The parents are told they can’t tell the children why they’ve been removed, or that they love them and are trying desperately to get them back. And any meeting will be supervised by the social worker who can decide that contact was “poor” and either impose further restrictions or end the visiting rights.

If the parents are poor and on low income or benefits, as almost all are, they will qualify for legal aid, but not all are represented at hearings.

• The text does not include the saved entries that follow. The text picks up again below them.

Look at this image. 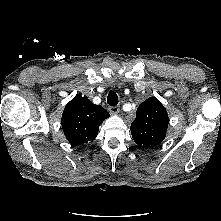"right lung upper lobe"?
I'll list each match as a JSON object with an SVG mask.
<instances>
[{
  "mask_svg": "<svg viewBox=\"0 0 221 221\" xmlns=\"http://www.w3.org/2000/svg\"><path fill=\"white\" fill-rule=\"evenodd\" d=\"M109 116L103 107L77 94L66 105L61 124L67 140L77 146L94 140L98 134L99 125Z\"/></svg>",
  "mask_w": 221,
  "mask_h": 221,
  "instance_id": "obj_1",
  "label": "right lung upper lobe"
}]
</instances>
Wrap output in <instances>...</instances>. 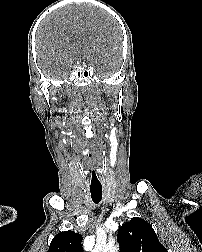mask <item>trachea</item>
<instances>
[{
	"instance_id": "obj_1",
	"label": "trachea",
	"mask_w": 202,
	"mask_h": 252,
	"mask_svg": "<svg viewBox=\"0 0 202 252\" xmlns=\"http://www.w3.org/2000/svg\"><path fill=\"white\" fill-rule=\"evenodd\" d=\"M91 197L94 203L98 204L102 199V188L90 187Z\"/></svg>"
}]
</instances>
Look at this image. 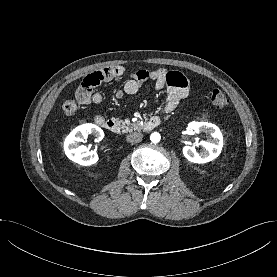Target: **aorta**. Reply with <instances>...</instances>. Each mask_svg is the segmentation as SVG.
<instances>
[{
	"label": "aorta",
	"mask_w": 277,
	"mask_h": 277,
	"mask_svg": "<svg viewBox=\"0 0 277 277\" xmlns=\"http://www.w3.org/2000/svg\"><path fill=\"white\" fill-rule=\"evenodd\" d=\"M161 139V136L158 132H153L150 136V140L153 142V143H158Z\"/></svg>",
	"instance_id": "aorta-1"
}]
</instances>
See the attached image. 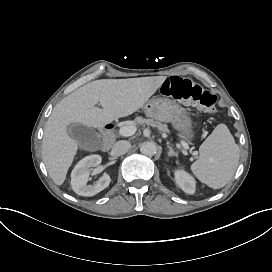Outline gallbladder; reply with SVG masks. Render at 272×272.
Returning <instances> with one entry per match:
<instances>
[{"mask_svg": "<svg viewBox=\"0 0 272 272\" xmlns=\"http://www.w3.org/2000/svg\"><path fill=\"white\" fill-rule=\"evenodd\" d=\"M71 136L78 142L83 149L98 147L102 144L101 136L94 129L82 124H73L69 126Z\"/></svg>", "mask_w": 272, "mask_h": 272, "instance_id": "bac80fb5", "label": "gallbladder"}]
</instances>
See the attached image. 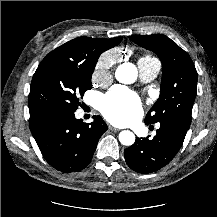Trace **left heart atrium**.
<instances>
[{
	"label": "left heart atrium",
	"instance_id": "39dd6f15",
	"mask_svg": "<svg viewBox=\"0 0 217 217\" xmlns=\"http://www.w3.org/2000/svg\"><path fill=\"white\" fill-rule=\"evenodd\" d=\"M100 110L108 121L127 125L140 116L142 107L135 93L122 86H116L103 97Z\"/></svg>",
	"mask_w": 217,
	"mask_h": 217
}]
</instances>
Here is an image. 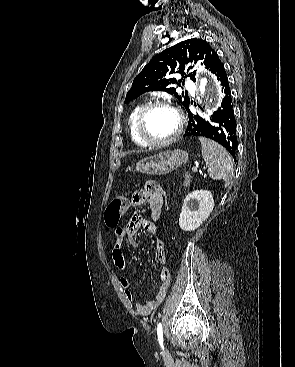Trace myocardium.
Returning a JSON list of instances; mask_svg holds the SVG:
<instances>
[{"instance_id": "obj_1", "label": "myocardium", "mask_w": 295, "mask_h": 367, "mask_svg": "<svg viewBox=\"0 0 295 367\" xmlns=\"http://www.w3.org/2000/svg\"><path fill=\"white\" fill-rule=\"evenodd\" d=\"M156 107H165V108L171 109L176 114L177 119H178V127L175 133L172 136H170L169 138L164 139V140H153L146 135L145 130H144V123H145L147 114L149 113L150 110ZM183 128H184V118L182 114L180 113V111L175 106H173L171 103H169L168 101H163V100H155V101H151L143 105L136 119V132H137L138 137L145 144H147L148 146H153V147H162V146H166V145H169L175 142L182 134Z\"/></svg>"}]
</instances>
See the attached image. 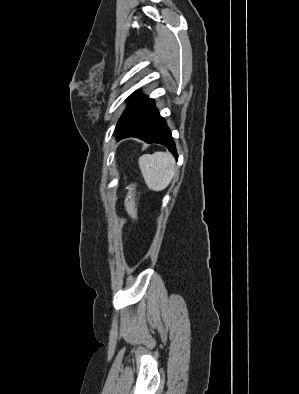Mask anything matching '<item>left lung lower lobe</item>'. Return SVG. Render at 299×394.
I'll return each instance as SVG.
<instances>
[{"label": "left lung lower lobe", "instance_id": "obj_1", "mask_svg": "<svg viewBox=\"0 0 299 394\" xmlns=\"http://www.w3.org/2000/svg\"><path fill=\"white\" fill-rule=\"evenodd\" d=\"M115 135L118 140L137 137L147 143L165 145L177 159L175 143L165 120L154 107V100L139 96L118 121Z\"/></svg>", "mask_w": 299, "mask_h": 394}]
</instances>
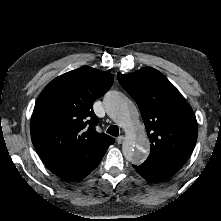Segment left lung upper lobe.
<instances>
[{"label":"left lung upper lobe","instance_id":"obj_1","mask_svg":"<svg viewBox=\"0 0 221 221\" xmlns=\"http://www.w3.org/2000/svg\"><path fill=\"white\" fill-rule=\"evenodd\" d=\"M121 86L135 100L149 140L150 155L144 164L177 172L196 144L198 125L191 106L158 70L145 67L117 74Z\"/></svg>","mask_w":221,"mask_h":221}]
</instances>
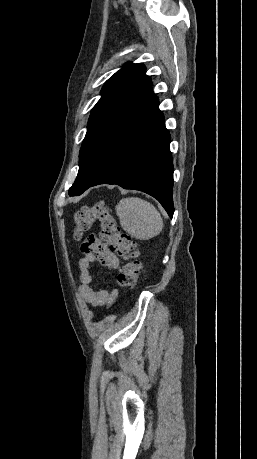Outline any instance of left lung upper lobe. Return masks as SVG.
Instances as JSON below:
<instances>
[{"mask_svg":"<svg viewBox=\"0 0 257 459\" xmlns=\"http://www.w3.org/2000/svg\"><path fill=\"white\" fill-rule=\"evenodd\" d=\"M151 84L141 63L125 64L111 76L101 90L102 97L93 107L86 136L79 153V171L69 189L70 196L82 194L94 181L102 158L103 140L108 131L131 109Z\"/></svg>","mask_w":257,"mask_h":459,"instance_id":"left-lung-upper-lobe-1","label":"left lung upper lobe"}]
</instances>
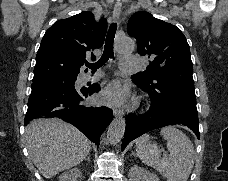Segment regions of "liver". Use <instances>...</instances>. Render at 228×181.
<instances>
[{"instance_id":"liver-1","label":"liver","mask_w":228,"mask_h":181,"mask_svg":"<svg viewBox=\"0 0 228 181\" xmlns=\"http://www.w3.org/2000/svg\"><path fill=\"white\" fill-rule=\"evenodd\" d=\"M25 135L29 157L45 179L80 165L91 149L85 135L61 119L33 121Z\"/></svg>"}]
</instances>
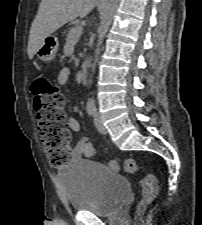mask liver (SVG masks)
Wrapping results in <instances>:
<instances>
[{"label":"liver","mask_w":202,"mask_h":225,"mask_svg":"<svg viewBox=\"0 0 202 225\" xmlns=\"http://www.w3.org/2000/svg\"><path fill=\"white\" fill-rule=\"evenodd\" d=\"M98 0H42L30 29L28 57L32 59L42 40L77 17H86Z\"/></svg>","instance_id":"liver-1"}]
</instances>
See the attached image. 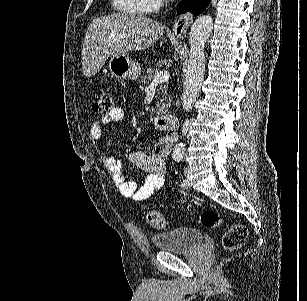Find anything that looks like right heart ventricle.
I'll list each match as a JSON object with an SVG mask.
<instances>
[{"instance_id": "right-heart-ventricle-1", "label": "right heart ventricle", "mask_w": 307, "mask_h": 301, "mask_svg": "<svg viewBox=\"0 0 307 301\" xmlns=\"http://www.w3.org/2000/svg\"><path fill=\"white\" fill-rule=\"evenodd\" d=\"M113 4H117L116 12L123 13L124 17H135L139 8H145L144 0H113Z\"/></svg>"}]
</instances>
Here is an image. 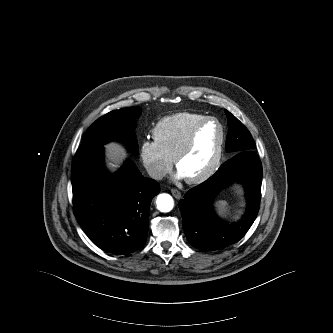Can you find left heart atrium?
Returning a JSON list of instances; mask_svg holds the SVG:
<instances>
[{
    "mask_svg": "<svg viewBox=\"0 0 333 333\" xmlns=\"http://www.w3.org/2000/svg\"><path fill=\"white\" fill-rule=\"evenodd\" d=\"M176 177L178 179H184L185 177L183 176V174L178 170L177 173H176Z\"/></svg>",
    "mask_w": 333,
    "mask_h": 333,
    "instance_id": "left-heart-atrium-1",
    "label": "left heart atrium"
}]
</instances>
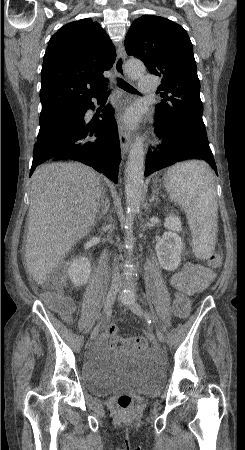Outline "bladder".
Here are the masks:
<instances>
[{
  "instance_id": "obj_1",
  "label": "bladder",
  "mask_w": 245,
  "mask_h": 450,
  "mask_svg": "<svg viewBox=\"0 0 245 450\" xmlns=\"http://www.w3.org/2000/svg\"><path fill=\"white\" fill-rule=\"evenodd\" d=\"M80 377L94 396H107L114 390L131 389L153 394L163 382V372L142 355L107 354L81 364Z\"/></svg>"
}]
</instances>
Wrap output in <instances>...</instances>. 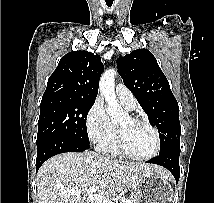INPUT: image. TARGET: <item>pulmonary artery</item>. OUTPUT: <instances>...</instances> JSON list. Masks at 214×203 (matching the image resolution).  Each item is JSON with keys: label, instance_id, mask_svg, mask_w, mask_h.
I'll list each match as a JSON object with an SVG mask.
<instances>
[{"label": "pulmonary artery", "instance_id": "e3ab8cb5", "mask_svg": "<svg viewBox=\"0 0 214 203\" xmlns=\"http://www.w3.org/2000/svg\"><path fill=\"white\" fill-rule=\"evenodd\" d=\"M119 101L127 108H135L136 101L131 91L122 83H119L115 89Z\"/></svg>", "mask_w": 214, "mask_h": 203}]
</instances>
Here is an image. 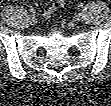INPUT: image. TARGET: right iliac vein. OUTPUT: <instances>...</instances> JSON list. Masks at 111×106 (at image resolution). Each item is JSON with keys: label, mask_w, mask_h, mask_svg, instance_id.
<instances>
[{"label": "right iliac vein", "mask_w": 111, "mask_h": 106, "mask_svg": "<svg viewBox=\"0 0 111 106\" xmlns=\"http://www.w3.org/2000/svg\"><path fill=\"white\" fill-rule=\"evenodd\" d=\"M29 22L31 25H35L37 23V19H36L35 15H31L29 17Z\"/></svg>", "instance_id": "63e3f726"}]
</instances>
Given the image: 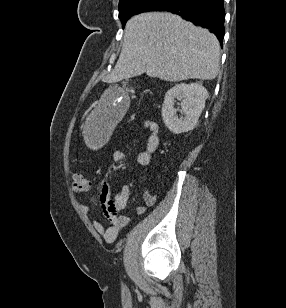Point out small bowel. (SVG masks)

After they lose at the initial hearing, as they almost certainly will, they can appeal the panel’s decision to the sheriff, who will rely on papers – and heavily on the reporter’s account – rather than in a full hearing with all the parties present.

Lengthy delays

WHEN the sheriff decides not to overturn the panel decision, which he or she will do, it’s returned to a panel for review. In principle, it is possible to appeal to the Sheriff Appeal Court, but parties are discouraged from doing that because of the lengthy delays involved, and the effect that has on the children.

Any relevant person can ask for a review of the panel decision within three months, so the advice from the SAC is that it’s better to go to review rather than the court procedure. Which means that there is never any judicial determination and it is once more considered by laypeople.

It is the poorest people who end up in the system. Children living in the poorest 10 per cent of neighbourhoods are 20 times more likely to be taken into care than those in the wealthiest 10%. Their kids will be placed with foster parents who will be receiving around £200 a week per child, often more than the parents earn.

A hearing can only compel the local authority to put the children into care, not provide financial help, or housing, food, therapy, the reinstatement of benefits, or alcohol or drug treatment.

Over a year ago a major review of Scotland’s “fractured and bureaucratic” care system figured it was costing £2.7 billion a year. “It’s clearly not a system,” the review’s chair Fiona Duncan said. “It’s lots of different bureaucracies and rules that all operate alongside each other and bump into one another.”

She added: “We don’t have an enabling legislative environment in Scotland for us to do the right thing for children and families.” The care system, she went on, “has to provide safe, therapeutic and loving environments for children. It has to, as far as possible, put children in family settings where they can grow up and thrive and flourish”.

They are still being put before children’s hearings.